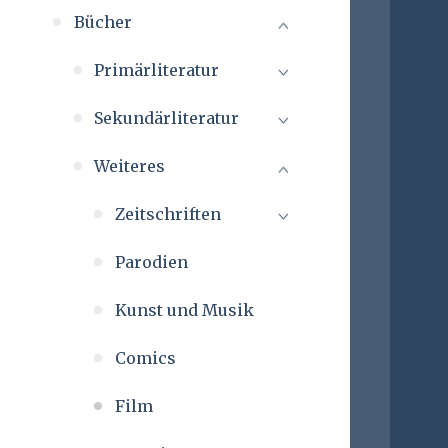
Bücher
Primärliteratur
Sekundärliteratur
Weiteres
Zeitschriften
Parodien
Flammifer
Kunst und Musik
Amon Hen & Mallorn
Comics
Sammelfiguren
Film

----

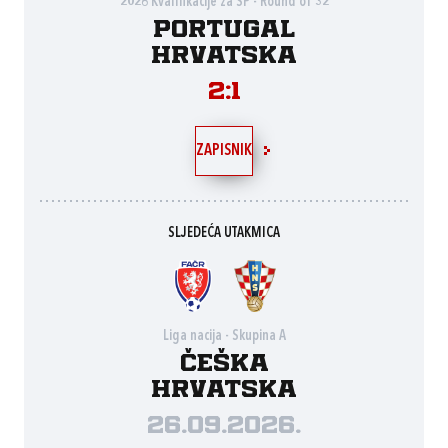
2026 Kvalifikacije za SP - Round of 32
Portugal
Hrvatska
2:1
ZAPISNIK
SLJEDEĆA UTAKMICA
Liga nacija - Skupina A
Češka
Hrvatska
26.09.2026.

----

** YOUR GOAL **
The lines above from the one containing "2026 Kvalifikacije za SP - Round of 32" through the one containing "26.09.2026." are to be set down exactly, and no others.

** RESPONSE **
2026 Kvalifikacije za SP - Round of 32
Portugal
Hrvatska
2:1
ZAPISNIK
SLJEDEĆA UTAKMICA
Liga nacija - Skupina A
Češka
Hrvatska
26.09.2026.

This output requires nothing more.